One such volunteer is Madeleine, 35, a mother, rice saleswoman and secretary of the Community Organisation of Moupemou village in Benin.

Madeleine has benefited from training led by Plan International Benin as part of the Palu Alafia project to fight malaria. Everyone in the village knows that if anyone gets malaria, they must quickly go to Madeleine’s home to receive health care.

Malaria screening

Each child screened by the community undergoes a malaria test before a decision is made. The test is done by the volunteers, respecting all the rules of hygiene required (hand washing with water and soap, gloves and cleaning the fingers of the patient prior to sampling).

Madeleine screens children several times a day and dispenses treatment for uncomplicated malaria cases in her community.

“I confess that I always have heartache whenever I have to send parents to the health centre,” says Madeleine. “It’s located more than 5 kilometres from the village.”

Gentleness and diplomacy are key attributes for Madeleine to reassure children who are frightened by her work equipment, and to mitigate mothers’ anxiety.

She explains: “After the rapid test, it takes approximately 15 minutes to get the result. When a single line appears on the strip provided for this purpose, this means that the child is not suffering from malaria. The fever must be linked to another disease. Therefore we send the child to a health centre.

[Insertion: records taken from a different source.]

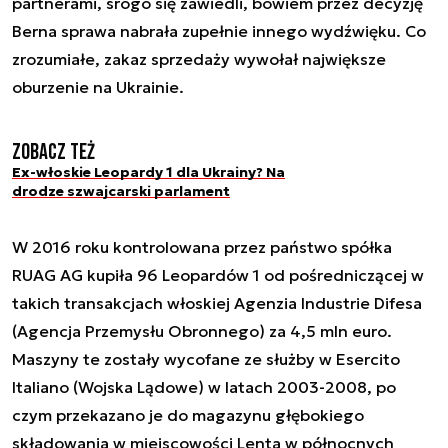
partnerami, srogo się zawiedli, bowiem przez decyzję
Berna sprawa nabrała zupełnie innego wydźwięku. Co
zrozumiałe, zakaz sprzedaży wywołał największe
oburzenie na Ukrainie.
Zobacz też
Ex-włoskie Leopardy 1 dla Ukrainy? Na
drodze szwajcarski parlament
W 2016 roku kontrolowana przez państwo spółka
RUAG AG kupiła 96 Leopardów 1 od pośredniczącej w
takich transakcjach włoskiej Agenzia Industrie Difesa
(Agencja Przemysłu Obronnego) za 4,5 mln euro.
Maszyny te zostały wycofane ze służby w Esercito
Italiano (Wojska Lądowe) w latach 2003-2008, po
czym przekazano je do magazynu głębokiego
składowania w miejscowości Lenta w północnych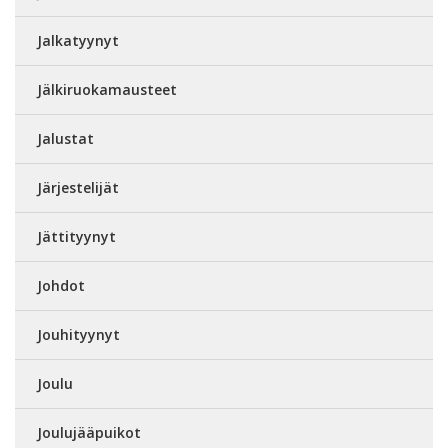
Jalkatyynyt
Jälkiruokamausteet
Jalustat
Järjestelijät
Jättityynyt
Johdot
Jouhityynyt
Joulu
Joulujääpuikot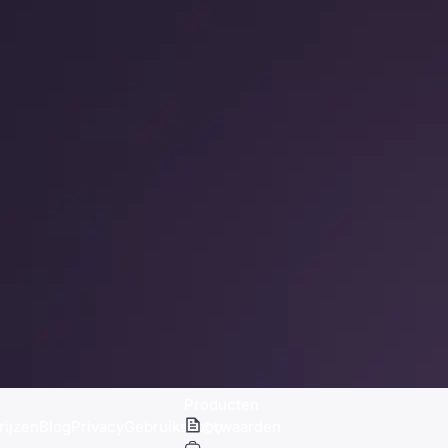
Producten
rijzen
Blog
Privacy
Gebruiksvoorwaarden
CV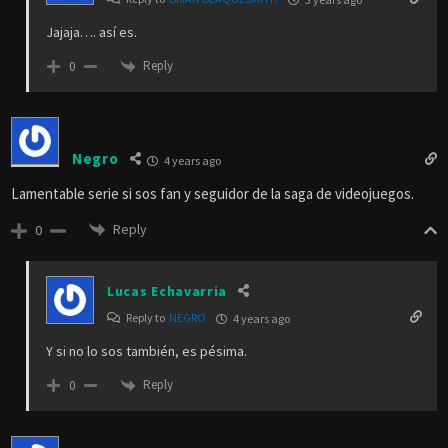
Jajaja…. así es.
Reply
0
Negro
4 years ago
Lamentable serie si sos fan y seguidor de la saga de videojuegos.
Reply
0
Lucas Echavarria
Reply to
NEGRO
4 years ago
Y si no lo sos también, es pésima.
Reply
0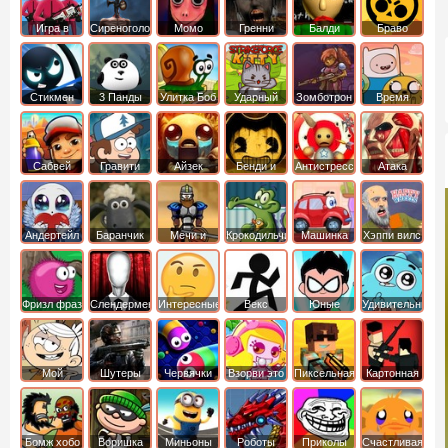
Игра в
Сиреноголовый
Момо
Гренни
Балди
Браво
Кальмара
Старс
Стикмен
3 Панды
Улитка Боб
Ударный
Зомботрон
Время
отряд котят
Приключений
Сабвей
Гравити
Айзек
Бенди и
Антистресс
Атака
Серф
Фолз
Чернильная
Титанов
машина
Андертейл
Баранчик
Мечи и
Крокодильчик
Машинка
Хэппи вилс
Шон
Сандали
Свомпи
Вилли
Фризл фраз
Слендермен
Интересные
Векс
Юные
Удивительный
титаны
мир
вперед
Гамбола
Мой
Шутеры
Червячки
Взорви это
Пиксельная
Картонная
шумный
война
башка
дом
Бомж хобо
Воришка
Миньоны
Роботы
Приколы
Счастливая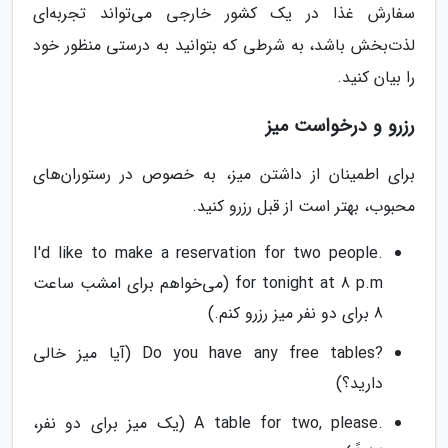
سفارش غذا در یک کشور خارجی می‌تواند تجربه‌ای
لذت‌بخش باشد، به شرطی که بتوانید به درستی منظور خود
را بیان کنید.
رزرو و درخواست میز
برای اطمینان از داشتن میز، به خصوص در رستوران‌های
محبوب، بهتر است از قبل رزرو کنید.
.I'd like to make a reservation for two people
for tonight at 8 p.m (می‌خواهم برای امشب ساعت
8 برای دو نفر میز رزرو کنم.)
?Do you have any free tables (آیا میز خالی
دارید؟)
.A table for two, please (یک میز برای دو نفر،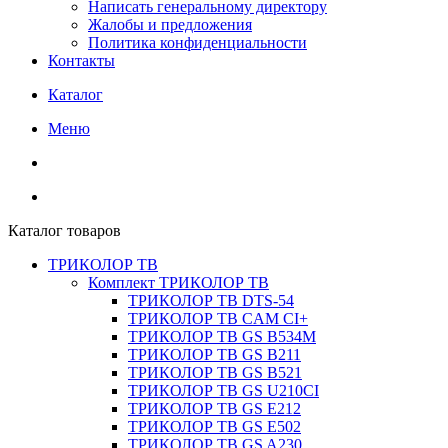
Написать генеральному директору
Жалобы и предложения
Политика конфиденциальности
Контакты
Каталог
Меню
Каталог товаров
ТРИКОЛОР ТВ
Комплект ТРИКОЛОР ТВ
ТРИКОЛОР ТВ DTS-54
ТРИКОЛОР ТВ CAM CI+
ТРИКОЛОР ТВ GS B534M
ТРИКОЛОР ТВ GS B211
ТРИКОЛОР ТВ GS B521
ТРИКОЛОР ТВ GS U210CI
ТРИКОЛОР ТВ GS E212
ТРИКОЛОР ТВ GS E502
ТРИКОЛОР ТВ GS A230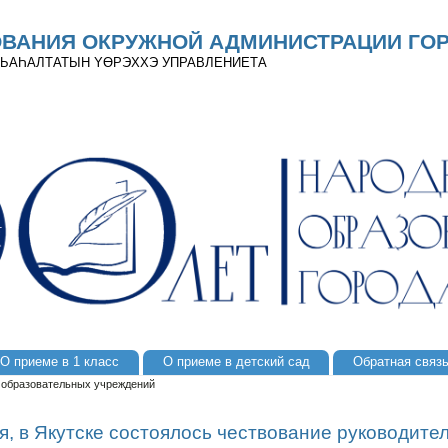
ОВАНИЯ ОКРУЖНОЙ АДМИНИСТРАЦИИ ГОР
 ДЬАҺАЛТАТЫН YӨРЭХХЭ УПРАВЛЕНИЕТА
О приеме в 1 класс
О приеме в детский сад
Обратная связ
й образовательных учреждений
я, в Якутске состоялось чествование руководит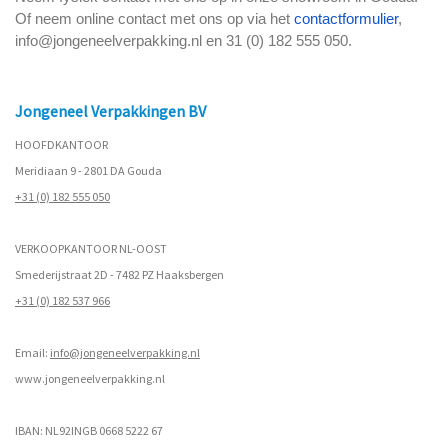
Of neem online contact met ons op via het
contactformulier
,
info@jongeneelverpakking.nl en 31 (0) 182 555 050.
Jongeneel Verpakkingen BV
HOOFDKANTOOR
Meridiaan 9 - 2801 DA Gouda
+31 (0) 182 555 050
VERKOOPKANTOOR NL-OOST
Smederijstraat 2D - 7482 PZ Haaksbergen
+31 (0) 182 537 966
Email:
info@jongeneelverpakking.nl
www.
jongeneelverpakking.nl
IBAN: NL92INGB 0668 5222 67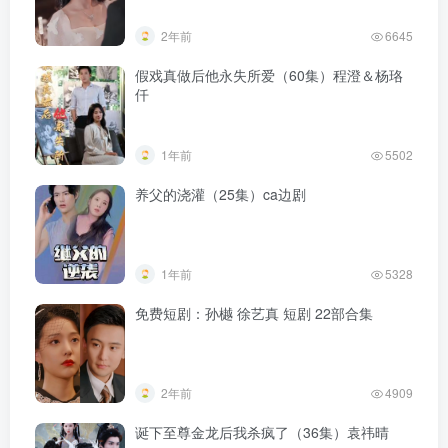
2年前
6645
假戏真做后他永失所爱（60集）程澄＆杨珞
仟
1年前
5502
养父的浇灌（25集）ca边剧
1年前
5328
免费短剧：孙樾 徐艺真 短剧 22部合集
2年前
4909
诞下至尊金龙后我杀疯了（36集）袁祎晴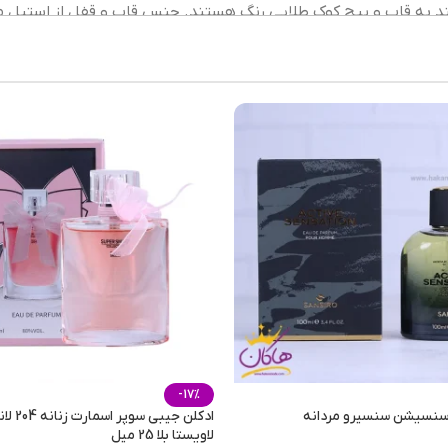
د به قاب و پیچ کوک طلایی رنگ هستند. جنس قاب و قفل از استیل 
ضامن دار
,
کل
ر یا موقع رانندگی و یا پیاده‌روی از زمان آگاه شوید و کارهای خود را ت
رای همه و به ویژه برای آقایان است. با ساعت بند رابری استایل شم
داران پر و پا قرصی دارد و در بین شیک‌پوشان محبوب است.
رابر(لاس
سه م
سو
-17%
 سنسیشن سنسیرو مردانه
ادکلن جیبی سوپر 
لاویستا بلا 25 میل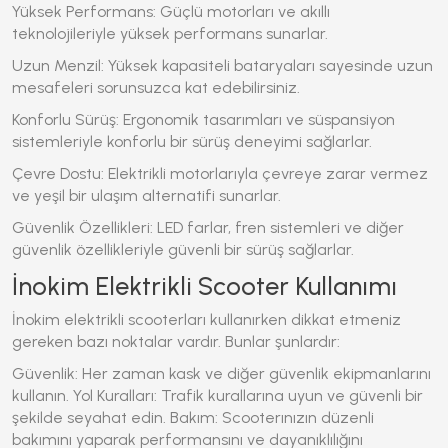
Yüksek Performans: Güçlü motorları ve akıllı
teknolojileriyle yüksek performans sunarlar.
Uzun Menzil: Yüksek kapasiteli bataryaları sayesinde uzun
mesafeleri sorunsuzca kat edebilirsiniz.
Konforlu Sürüş: Ergonomik tasarımları ve süspansiyon
sistemleriyle konforlu bir sürüş deneyimi sağlarlar.
Çevre Dostu: Elektrikli motorlarıyla çevreye zarar vermez
ve yeşil bir ulaşım alternatifi sunarlar.
Güvenlik Özellikleri: LED farlar, fren sistemleri ve diğer
güvenlik özellikleriyle güvenli bir sürüş sağlarlar.
İnokim Elektrikli Scooter Kullanımı
İnokim elektrikli scooterları kullanırken dikkat etmeniz
gereken bazı noktalar vardır. Bunlar şunlardır:
Güvenlik: Her zaman kask ve diğer güvenlik ekipmanlarını
kullanın. Yol Kuralları: Trafik kurallarına uyun ve güvenli bir
şekilde seyahat edin. Bakım: Scooterınızın düzenli
bakımını yaparak performansını ve dayanıklılığını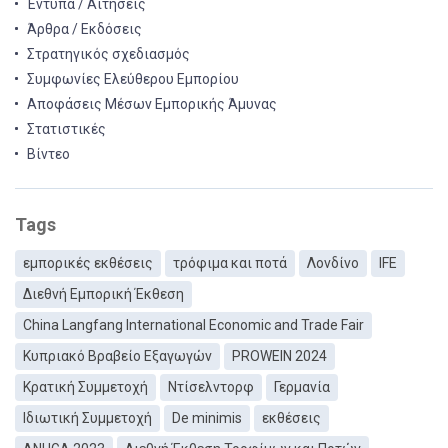
Έντυπα / Αιτήσεις
Άρθρα / Εκδόσεις
Στρατηγικός σχεδιασμός
Συμφωνίες Ελεύθερου Εμπορίου
Αποφάσεις Μέσων Εμπορικής Άμυνας
Στατιστικές
Βίντεο
Tags
εμπορικές εκθέσεις
τρόφιμα και ποτά
Λονδίνο
IFE
Διεθνή Εμπορική Έκθεση
China Langfang International Economic and Trade Fair
Κυπριακό Βραβείο Εξαγωγών
PROWEIN 2024
Κρατική Συμμετοχή
Ντίσελντορφ
Γερμανία
Ιδιωτική Συμμετοχή
De minimis
εκθέσεις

“When 2 lines appear, the test is positive. The child suffers contracted malaria and should be treated in the community if it is not a complicated case. Children who have tested positive are treated with the ACT (artemisinin-based combination therapies) that I give them.”

Changing behaviour to save lives

The community volunteers visit the child once or twice within 3 days after the treatment starts, in order to ensure that parents follow instructions, and to enquire about the child’s health.

Volunteers also conduct educational sessions and home visits to fight against malaria.

“Home visits are not made at random. When I see that a household does not apply the advice I give them to prevent malaria, I go and meet them to discuss the issue and most of the time, they change behaviour and are cautious because they know someone is looking at them,” says Madeleine.

In addition, educational sessions to raise awareness are held twice a month in a public place and allow the monitoring of communities on prevention methods.

The project also distributes impregnated mosquito nets and educates households about their effective use.

“I’m really happy to be part of the Palu Alafia project. I’ve been trained, and the project has provided us with medicines to treat our people suffering from malaria,” says Madeleine. “Through this project, parents no longer travel miles to bring children to hospital and they receive medicine free of charge.”